Escrito en
CULTURA
el
Por Marina Costin Fuser*
Spike Lee deu um baile com “Infiltrado na Klan”. Os personagens caricatos jogam com a estupidez dos bufões que se preparam para vestir seus capuzes. O filme é baseado numa história real, de um policial negro que se infiltra na Ku Klux Klan em Colorado Springs no final da década de 1970. O filme mistura ficção com história, chegando a usar registros atuais de Charlottesville, manifestação violenta de supremacistas e neo-nazis de cunho abertamente racista em que morreram 3 pessoas e 38 ficaram feridas.
Os Panteras Negras, Angela Davis e Stokely Carmichael (que se apresenta como Kwame Ture) estão bem caracterizados, com discursos eletrizantes. Eu esperava falas mais densas da então líder estudantil Patrice Dumas, sobretudo quando se aflora o conflito entre seu romance com um policial e a causa. A presença insolente do policial racista dá pano pra manga: ele escancara como a instituição está próxima da Klan, mas mostra também que há espaço para mudanças estruturais.
O filme se desenrola com um trabalho de edição focado em dois planos em contraste, dois mundos que se chocam. Vivemos a angústia de um projeto investigativo mirabolante, que tem tudo pra dar errado, mas acaba por surpreender. O antagonismo entre os suprematistas e os black power se acirra, mas não sem complexidade. O filme lança luz sobre um outro grupo social: o judeu, que ganha corpo com Flip Zimmerman, o agente à paisana que se faz passar por um WASP (protestante branco e anglo-saxão). Ron Stallworth leva o corpo de um judeu, mas sua alma é negra. Seu nome e sua voz também. A associação entre o racismo e o anti-semitismo do KKK é desenvolvida com cuidado e lucidez através da confabulação entre os policiais, e pelos discursos de ódio que passam no rádio.
A metanarrativa que resgata o clássico de Griffith, O Nascimento de uma Nação, seguida de gritos dos entusiastas da Klan estabelece um paralelo com seu antagonista, Jerome Turner, que narra um episódio verídico de tortura de um homem negro, levando a plateia à euforia. "Todo poder a todas as pessoas" - gritam os jovens com black powers e punhos cerrados para cima, instigados pela esperança de justiça social e equidade.

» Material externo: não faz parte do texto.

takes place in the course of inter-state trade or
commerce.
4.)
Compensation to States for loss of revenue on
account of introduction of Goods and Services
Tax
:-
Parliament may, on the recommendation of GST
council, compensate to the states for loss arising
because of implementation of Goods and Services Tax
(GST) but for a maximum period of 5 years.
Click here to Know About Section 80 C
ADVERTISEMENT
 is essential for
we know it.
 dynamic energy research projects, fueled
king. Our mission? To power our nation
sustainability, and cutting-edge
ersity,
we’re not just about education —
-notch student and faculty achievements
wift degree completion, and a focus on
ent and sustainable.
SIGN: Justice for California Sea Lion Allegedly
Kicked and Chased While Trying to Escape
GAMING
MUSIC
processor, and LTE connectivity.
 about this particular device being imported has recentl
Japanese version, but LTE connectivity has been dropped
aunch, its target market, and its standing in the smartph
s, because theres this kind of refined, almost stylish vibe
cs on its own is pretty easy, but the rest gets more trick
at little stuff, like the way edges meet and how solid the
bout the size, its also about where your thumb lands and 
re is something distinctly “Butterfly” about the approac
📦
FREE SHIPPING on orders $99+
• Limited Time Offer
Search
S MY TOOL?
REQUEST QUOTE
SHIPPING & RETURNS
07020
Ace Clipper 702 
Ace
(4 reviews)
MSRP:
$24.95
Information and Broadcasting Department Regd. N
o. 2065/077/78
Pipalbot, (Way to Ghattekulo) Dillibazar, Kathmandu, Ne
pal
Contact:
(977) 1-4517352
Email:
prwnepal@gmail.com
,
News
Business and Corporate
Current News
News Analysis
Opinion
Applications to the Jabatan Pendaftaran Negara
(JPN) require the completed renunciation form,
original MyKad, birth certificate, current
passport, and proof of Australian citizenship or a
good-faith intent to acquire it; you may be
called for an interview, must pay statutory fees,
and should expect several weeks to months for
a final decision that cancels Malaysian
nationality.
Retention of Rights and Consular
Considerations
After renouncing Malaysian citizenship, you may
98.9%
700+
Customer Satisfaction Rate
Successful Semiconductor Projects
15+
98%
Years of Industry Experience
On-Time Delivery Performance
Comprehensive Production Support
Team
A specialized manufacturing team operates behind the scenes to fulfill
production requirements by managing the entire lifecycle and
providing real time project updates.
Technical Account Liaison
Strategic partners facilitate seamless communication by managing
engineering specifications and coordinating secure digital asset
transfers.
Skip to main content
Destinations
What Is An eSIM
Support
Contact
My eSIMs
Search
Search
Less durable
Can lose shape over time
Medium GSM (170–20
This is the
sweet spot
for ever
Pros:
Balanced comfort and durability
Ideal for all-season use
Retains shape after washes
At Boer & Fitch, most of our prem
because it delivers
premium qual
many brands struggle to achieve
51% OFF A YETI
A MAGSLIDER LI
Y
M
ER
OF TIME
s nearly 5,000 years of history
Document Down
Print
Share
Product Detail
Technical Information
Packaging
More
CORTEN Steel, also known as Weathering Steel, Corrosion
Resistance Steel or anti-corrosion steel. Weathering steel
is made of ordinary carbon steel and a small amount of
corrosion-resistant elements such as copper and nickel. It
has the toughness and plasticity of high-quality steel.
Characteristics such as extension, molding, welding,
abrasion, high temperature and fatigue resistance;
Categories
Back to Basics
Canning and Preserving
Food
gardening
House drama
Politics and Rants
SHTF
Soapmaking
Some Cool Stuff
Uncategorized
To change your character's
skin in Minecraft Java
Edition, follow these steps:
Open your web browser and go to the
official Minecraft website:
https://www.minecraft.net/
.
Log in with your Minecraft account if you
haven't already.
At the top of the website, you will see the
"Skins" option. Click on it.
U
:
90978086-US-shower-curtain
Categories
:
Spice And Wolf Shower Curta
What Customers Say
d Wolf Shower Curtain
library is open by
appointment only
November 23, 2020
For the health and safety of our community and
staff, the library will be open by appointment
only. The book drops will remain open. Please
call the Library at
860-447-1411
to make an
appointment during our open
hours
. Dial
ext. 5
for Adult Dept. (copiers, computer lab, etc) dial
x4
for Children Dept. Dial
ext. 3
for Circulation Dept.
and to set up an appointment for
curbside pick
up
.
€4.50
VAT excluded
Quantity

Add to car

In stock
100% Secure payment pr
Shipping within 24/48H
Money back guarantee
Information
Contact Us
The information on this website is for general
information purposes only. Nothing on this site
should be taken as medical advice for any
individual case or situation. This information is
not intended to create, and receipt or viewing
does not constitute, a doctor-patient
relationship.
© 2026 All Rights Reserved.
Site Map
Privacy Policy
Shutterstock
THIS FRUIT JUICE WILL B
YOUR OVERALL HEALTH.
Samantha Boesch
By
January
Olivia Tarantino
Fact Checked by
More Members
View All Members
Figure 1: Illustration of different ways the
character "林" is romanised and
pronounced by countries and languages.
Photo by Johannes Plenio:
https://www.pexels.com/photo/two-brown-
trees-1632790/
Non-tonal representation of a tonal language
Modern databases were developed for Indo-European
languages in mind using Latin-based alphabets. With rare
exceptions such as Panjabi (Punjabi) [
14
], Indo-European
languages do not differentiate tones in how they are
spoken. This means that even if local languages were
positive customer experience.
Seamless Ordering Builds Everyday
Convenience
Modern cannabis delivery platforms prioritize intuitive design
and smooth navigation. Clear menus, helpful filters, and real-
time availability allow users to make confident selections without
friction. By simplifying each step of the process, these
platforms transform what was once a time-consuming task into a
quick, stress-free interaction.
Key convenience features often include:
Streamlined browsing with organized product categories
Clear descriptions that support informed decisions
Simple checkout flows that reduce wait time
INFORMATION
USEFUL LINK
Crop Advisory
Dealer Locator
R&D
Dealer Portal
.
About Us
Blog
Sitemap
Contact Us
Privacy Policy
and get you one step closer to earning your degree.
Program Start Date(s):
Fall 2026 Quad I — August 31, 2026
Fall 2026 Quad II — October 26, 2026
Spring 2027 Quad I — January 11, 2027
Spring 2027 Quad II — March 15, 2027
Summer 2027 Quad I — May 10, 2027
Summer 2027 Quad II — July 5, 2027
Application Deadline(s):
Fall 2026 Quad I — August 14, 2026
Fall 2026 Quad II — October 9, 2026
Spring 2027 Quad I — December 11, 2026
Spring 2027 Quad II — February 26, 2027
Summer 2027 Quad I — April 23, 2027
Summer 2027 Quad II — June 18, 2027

Ao invés de apresentar um conflito entre dois extremos, o paralelismo que atravessa o arco dramático da narrativa assinala um acerto de contas de Spike Lee com Hollywood. A cena de abertura nos fornece uma pista considerável, recortada de O Vento Levou, com centenas de soldados feridos espalhados no chão de uma estação de trem, ressaltando o sacrifício e o heroísmo sulista, com a içada bandeira dos Confederados. Segue o discurso de Kennebrew Beauregard, que responsabiliza os judeus "marrons" pela miscigenação e integração social dos negros nos Estados Unidos. Os discursos que se intercalam no filme adquirem uma dimensão teatral, à revelia de sua efígie tenebrosa, expondo assim uma ferida que assombra a história do cinema: o racismo.
* Concluiu o doutorado em Estudos de Gênero e Cinema na Universidade de Sussex com doutorado-sanduíche na UC Berkeley, é ativista e pesquisadora feminista e LGBT há mais de dez anos, contribuindo com artigos e charlas relacionados ao tema dentro e fora da academia. Publicou o livro Palavras que dançam à beira de um abismo: Mulher na dramaturgia de Hilda Hilst.